Try it: Go over the data and copy out each line with "point" in it.
____________________
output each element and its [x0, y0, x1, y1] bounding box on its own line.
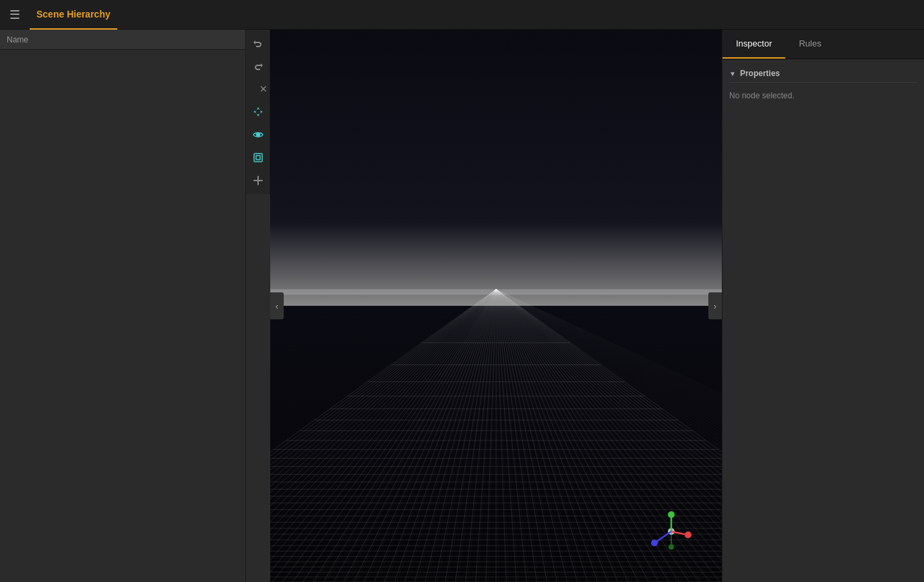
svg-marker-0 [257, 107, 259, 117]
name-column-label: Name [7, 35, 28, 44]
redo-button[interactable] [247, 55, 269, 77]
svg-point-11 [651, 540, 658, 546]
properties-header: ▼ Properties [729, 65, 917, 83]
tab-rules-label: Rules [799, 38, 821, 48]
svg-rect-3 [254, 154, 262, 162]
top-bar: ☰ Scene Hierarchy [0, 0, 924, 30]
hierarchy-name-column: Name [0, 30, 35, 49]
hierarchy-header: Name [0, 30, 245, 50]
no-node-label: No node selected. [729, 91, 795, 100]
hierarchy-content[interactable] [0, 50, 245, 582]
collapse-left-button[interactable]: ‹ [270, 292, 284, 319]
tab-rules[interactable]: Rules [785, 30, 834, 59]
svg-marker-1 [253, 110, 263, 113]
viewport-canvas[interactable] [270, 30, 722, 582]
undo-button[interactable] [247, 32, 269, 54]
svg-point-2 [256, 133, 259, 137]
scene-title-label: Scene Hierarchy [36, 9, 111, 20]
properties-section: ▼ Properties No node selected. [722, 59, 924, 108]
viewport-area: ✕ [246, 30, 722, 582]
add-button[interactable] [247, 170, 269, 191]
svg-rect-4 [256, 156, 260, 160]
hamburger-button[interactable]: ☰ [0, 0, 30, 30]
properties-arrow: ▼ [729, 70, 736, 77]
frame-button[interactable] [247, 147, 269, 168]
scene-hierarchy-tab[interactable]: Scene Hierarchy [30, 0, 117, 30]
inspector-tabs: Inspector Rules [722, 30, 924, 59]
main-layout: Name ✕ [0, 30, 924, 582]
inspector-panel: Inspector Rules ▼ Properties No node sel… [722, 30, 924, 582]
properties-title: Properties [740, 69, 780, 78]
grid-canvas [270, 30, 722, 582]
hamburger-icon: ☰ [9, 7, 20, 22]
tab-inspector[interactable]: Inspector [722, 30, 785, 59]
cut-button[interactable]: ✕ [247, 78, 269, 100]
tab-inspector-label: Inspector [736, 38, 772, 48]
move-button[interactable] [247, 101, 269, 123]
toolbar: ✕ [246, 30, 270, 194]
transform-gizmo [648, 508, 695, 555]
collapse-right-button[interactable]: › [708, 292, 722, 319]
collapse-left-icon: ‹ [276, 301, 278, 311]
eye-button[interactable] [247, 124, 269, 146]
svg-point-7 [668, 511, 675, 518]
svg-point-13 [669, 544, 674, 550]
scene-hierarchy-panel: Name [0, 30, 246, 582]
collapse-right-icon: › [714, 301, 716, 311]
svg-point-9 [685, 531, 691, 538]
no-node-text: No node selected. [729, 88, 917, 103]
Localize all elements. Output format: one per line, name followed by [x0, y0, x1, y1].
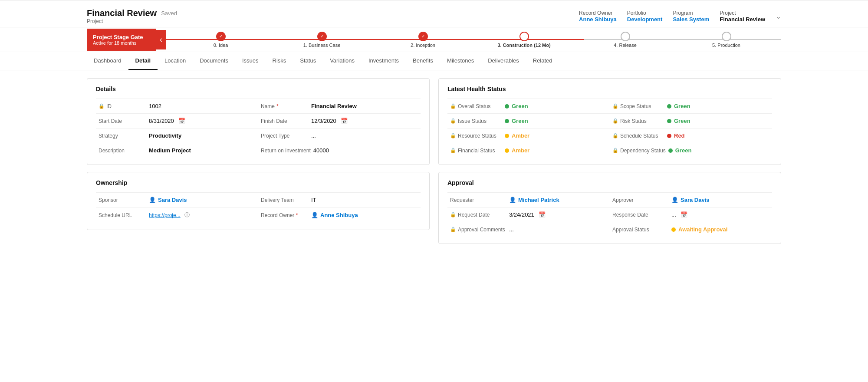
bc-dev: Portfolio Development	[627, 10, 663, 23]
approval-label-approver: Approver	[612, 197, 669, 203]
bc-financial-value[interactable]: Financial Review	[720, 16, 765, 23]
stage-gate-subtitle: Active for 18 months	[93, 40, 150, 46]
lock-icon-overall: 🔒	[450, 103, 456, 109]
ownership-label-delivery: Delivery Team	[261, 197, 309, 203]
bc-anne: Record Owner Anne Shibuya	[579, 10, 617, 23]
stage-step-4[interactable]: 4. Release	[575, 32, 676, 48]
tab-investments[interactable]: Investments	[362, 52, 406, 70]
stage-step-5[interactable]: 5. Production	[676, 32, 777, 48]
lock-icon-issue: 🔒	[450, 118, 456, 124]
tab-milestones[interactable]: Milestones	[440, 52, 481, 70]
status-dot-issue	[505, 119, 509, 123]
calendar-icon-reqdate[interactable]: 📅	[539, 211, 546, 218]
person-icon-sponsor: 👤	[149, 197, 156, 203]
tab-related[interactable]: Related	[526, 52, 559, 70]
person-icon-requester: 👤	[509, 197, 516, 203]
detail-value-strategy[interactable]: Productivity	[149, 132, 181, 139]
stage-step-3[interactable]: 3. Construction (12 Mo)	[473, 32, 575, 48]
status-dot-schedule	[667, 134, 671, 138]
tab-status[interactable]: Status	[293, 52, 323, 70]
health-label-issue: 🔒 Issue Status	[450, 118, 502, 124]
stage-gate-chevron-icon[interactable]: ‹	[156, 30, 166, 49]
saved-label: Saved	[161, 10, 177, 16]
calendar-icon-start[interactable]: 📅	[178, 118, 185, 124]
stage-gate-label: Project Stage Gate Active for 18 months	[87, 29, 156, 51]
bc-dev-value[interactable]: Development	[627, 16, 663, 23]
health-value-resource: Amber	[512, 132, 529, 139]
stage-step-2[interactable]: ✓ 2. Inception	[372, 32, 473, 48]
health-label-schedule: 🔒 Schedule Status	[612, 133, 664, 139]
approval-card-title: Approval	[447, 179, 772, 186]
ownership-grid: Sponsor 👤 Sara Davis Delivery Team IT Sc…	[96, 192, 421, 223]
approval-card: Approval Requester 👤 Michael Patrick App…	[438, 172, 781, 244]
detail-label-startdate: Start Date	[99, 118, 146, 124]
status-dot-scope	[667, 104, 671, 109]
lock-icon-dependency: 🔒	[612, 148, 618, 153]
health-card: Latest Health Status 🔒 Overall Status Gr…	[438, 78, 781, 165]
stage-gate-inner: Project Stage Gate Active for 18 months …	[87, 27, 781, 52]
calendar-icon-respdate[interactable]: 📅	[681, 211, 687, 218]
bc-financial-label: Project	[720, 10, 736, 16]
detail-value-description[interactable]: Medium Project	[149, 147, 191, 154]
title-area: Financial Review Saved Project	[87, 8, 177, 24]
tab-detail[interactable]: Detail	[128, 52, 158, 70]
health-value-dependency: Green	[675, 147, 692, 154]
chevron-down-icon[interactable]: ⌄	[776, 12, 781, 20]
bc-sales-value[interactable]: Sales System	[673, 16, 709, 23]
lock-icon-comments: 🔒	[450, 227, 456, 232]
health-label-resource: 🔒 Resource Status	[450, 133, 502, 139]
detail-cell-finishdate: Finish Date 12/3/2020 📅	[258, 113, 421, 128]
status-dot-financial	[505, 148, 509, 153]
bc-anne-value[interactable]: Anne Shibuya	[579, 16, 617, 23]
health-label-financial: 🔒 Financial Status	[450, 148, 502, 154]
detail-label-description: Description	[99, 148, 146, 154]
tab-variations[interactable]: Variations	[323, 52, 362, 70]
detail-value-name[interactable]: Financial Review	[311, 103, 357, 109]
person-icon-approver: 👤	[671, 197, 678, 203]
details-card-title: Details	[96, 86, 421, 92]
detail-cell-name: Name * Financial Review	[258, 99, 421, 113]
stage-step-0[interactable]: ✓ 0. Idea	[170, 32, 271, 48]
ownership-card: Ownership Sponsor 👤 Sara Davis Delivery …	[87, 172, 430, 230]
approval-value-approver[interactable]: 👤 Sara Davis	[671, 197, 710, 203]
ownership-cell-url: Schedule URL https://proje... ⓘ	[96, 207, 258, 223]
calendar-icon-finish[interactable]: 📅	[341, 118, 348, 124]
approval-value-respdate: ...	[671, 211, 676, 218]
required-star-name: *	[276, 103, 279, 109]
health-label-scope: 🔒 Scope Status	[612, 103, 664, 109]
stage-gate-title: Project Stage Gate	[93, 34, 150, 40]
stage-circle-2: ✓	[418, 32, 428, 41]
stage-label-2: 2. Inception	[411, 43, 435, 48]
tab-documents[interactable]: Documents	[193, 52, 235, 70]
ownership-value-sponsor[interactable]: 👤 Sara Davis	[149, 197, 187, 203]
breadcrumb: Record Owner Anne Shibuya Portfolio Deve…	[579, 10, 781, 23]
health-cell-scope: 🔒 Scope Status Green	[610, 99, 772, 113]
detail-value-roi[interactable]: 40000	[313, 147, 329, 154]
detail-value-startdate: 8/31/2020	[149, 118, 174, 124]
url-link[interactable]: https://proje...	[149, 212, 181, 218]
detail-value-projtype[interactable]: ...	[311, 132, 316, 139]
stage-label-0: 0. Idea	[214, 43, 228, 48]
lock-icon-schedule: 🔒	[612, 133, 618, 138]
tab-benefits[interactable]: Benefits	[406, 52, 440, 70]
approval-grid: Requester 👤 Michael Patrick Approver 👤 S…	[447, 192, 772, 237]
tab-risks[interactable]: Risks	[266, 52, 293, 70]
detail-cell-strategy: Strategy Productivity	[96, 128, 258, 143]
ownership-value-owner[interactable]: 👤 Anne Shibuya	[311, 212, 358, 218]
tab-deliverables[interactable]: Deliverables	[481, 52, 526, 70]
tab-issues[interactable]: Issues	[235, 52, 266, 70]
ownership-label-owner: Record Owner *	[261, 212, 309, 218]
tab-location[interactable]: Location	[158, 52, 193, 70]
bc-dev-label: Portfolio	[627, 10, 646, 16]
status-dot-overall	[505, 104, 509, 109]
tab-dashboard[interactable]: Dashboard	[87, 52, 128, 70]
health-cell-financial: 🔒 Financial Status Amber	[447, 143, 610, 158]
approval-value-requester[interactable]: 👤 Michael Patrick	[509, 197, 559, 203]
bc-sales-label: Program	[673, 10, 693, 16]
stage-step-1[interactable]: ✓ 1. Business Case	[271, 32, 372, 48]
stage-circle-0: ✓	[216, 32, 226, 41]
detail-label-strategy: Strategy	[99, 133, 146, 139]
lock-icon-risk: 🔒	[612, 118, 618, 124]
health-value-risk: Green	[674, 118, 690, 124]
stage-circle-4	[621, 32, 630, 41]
____________________
Output below:
svg-point-11 [651, 540, 658, 546]
svg-point-2 [256, 133, 259, 137]
svg-point-7 [668, 511, 675, 518]
svg-point-13 [669, 544, 674, 550]
svg-point-9 [685, 531, 691, 538]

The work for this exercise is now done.